The SCA disallowed the appeal of a member of a Homeowners Association who disputed the validity of various resolutions taken at a meeting of members.  The dispute concerned the validity of proxies.  Section 58(1) of the Companies Act 71 of 2008 allows the appointment of proxies ‘at any time’.  Section 58(3)(c) only requires the instruments evidencing proxies to be deposited ‘before’ a meeting.  The Memorandum of Incorporation (MOI) of the company required proxies to be deposited ‘not less than 48 hours before’ meeting.  It was held that  the MOI was inconsistent with the unalterable provisions of s 58(1) and so the article was void in terms of s 15(1).

Du Plessis Barry v Clearwater Estates NPC (187/2016) [2017] ZASCA 11 (16 March 2017) per Swain JA (Leach, Willis, Mbha JJA and Schippers AJA concurring)

Excerpts without footnotes

[1]     The appellant, Mr Richard Du Plessis Barry, in his capacity as a director of the first respondent, Clearwater Estates NPC, a company duly registered in terms of the company laws and known as the Clearwater Estates Homeowners Association, launched an application before the Gauteng Division of the High Court (Pretoria).  An order was sought declaring that all the business and resolutions transacted at a special general meeting held by the first respondent on 27 September 2014, were unlawful and void.

[2]     The second respondent, Mr Kevin Olivier, was cited in his capacity as the Chairperson of the Board of Directors of the first respondent.  The third respondent, the Commissioner of the Companies and Intellectual Property Commission, was cited, insofar as it may be necessary, to rectify its register in respect of the first respondent, in accordance with any order that may be granted.

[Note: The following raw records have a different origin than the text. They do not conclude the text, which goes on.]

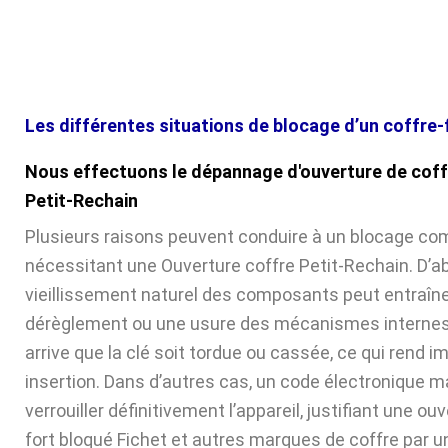
Les différentes situations de blocage d’un coffre-
Nous effectuons le dépannage d'ouverture de coff
Petit-Rechain
Plusieurs raisons peuvent conduire à un blocage com
nécessitant une Ouverture coffre Petit-Rechain. D’ab
vieillissement naturel des composants peut entraîne
dérèglement ou une usure des mécanismes internes. 
arrive que la clé soit tordue ou cassée, ce qui rend 
insertion. Dans d’autres cas, un code électronique ma
verrouiller définitivement l’appareil, justifiant une ou
fort bloqué Fichet et autres marques de coffre par u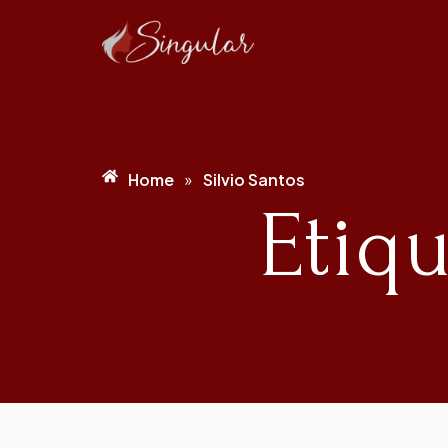
Home
Silvio Santos
»
Etiqu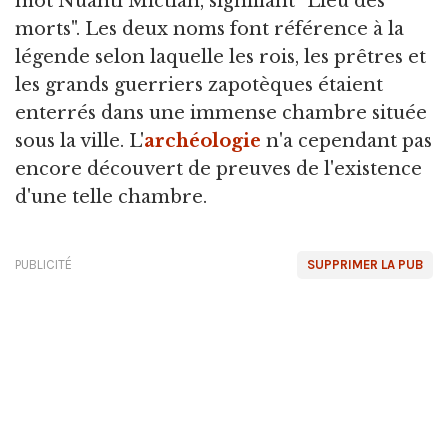
mot Nuahtl Mictlan, signifiant "Lieu des
morts". Les deux noms font référence à la
légende selon laquelle les rois, les prêtres et
les grands guerriers zapotèques étaient
enterrés dans une immense chambre située
sous la ville. L'
archéologie
n'a cependant pas
encore découvert de preuves de l'existence
d'une telle chambre.
PUBLICITÉ
SUPPRIMER LA PUB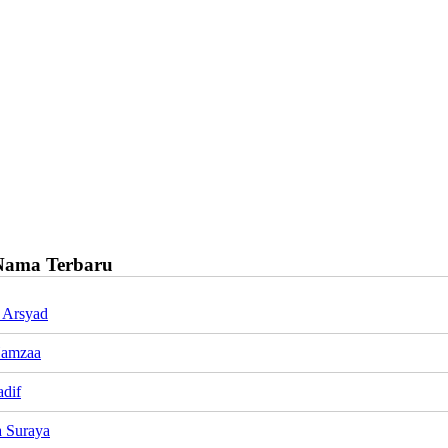
Nama Terbaru
 Arsyad
Hamzaa
dif
 Suraya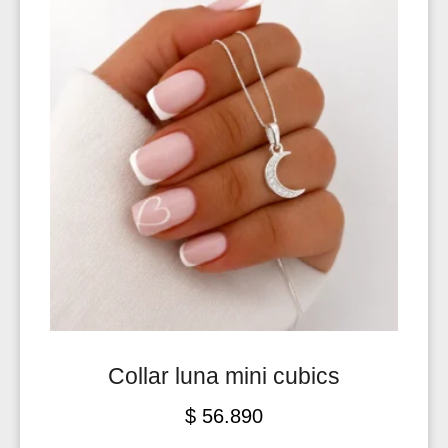
Collar luna mini cubics
$
56.890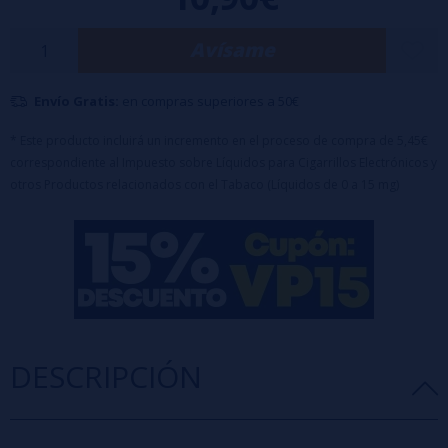
dulce que sorprenderá y refrescará tu paladar con cada inhalación.
Características:
Avísame
Botella de 120ml
con 30ml de aroma
Dilución
: 25%
Maceración
: 5-10 días
Envío Gratis:
en compras superiores a 50€
Tapón a prueba de niños
Advertencia
: Este producto es un aroma y debe diluirse con PG,
* Este producto incluirá un incremento en el proceso de compra de 5,45€
VG o VPG según tu preferencia.
correspondiente al Impuesto sobre Líquidos para Cigarrillos Electrónicos y
otros Productos relacionados con el Tabaco (Líquidos de 0 a 15 mg)
DESCRIPCIÓN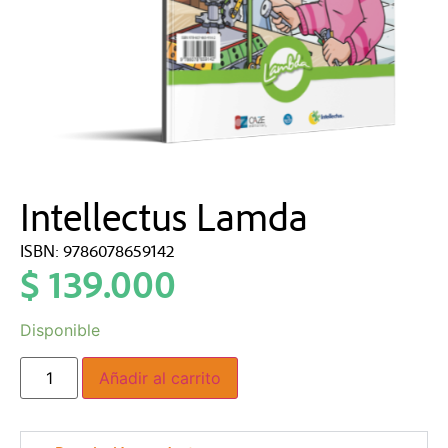
Intellectus Lamda
ISBN: 9786078659142
$
139.000
Disponible
Añadir al carrito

[3]     The special general meeting in question was convened for the purpose of considering and adopting various resolutions relating to the internal governance of the first respondent.  A resolution that approved an increase in the levy payments by the residents was the catalyst that ignited the present dispute.

[4]     The challenge to the validity of the resolutions passed at the meeting was that shareholder proxies submitted on the day of the meeting, were in contravention of articles 13.7.10 and 13.7.11 of the first respondent’s Memorandum of Incorporation (MOI).

These articles provide that a proxy shall not be treated as valid unless it is deposited at a designated location not less than 48 hours before the time designated for holding the meeting at which the proxy is to be exercised.  Absent these late proxies, the attendance at the meeting did not meet the requirements contained in article 13.3.2 of the MOI, which provides for a quorum of not less than 25 per cent of voting rights being present for the purpose of passing any special resolution at any meeting.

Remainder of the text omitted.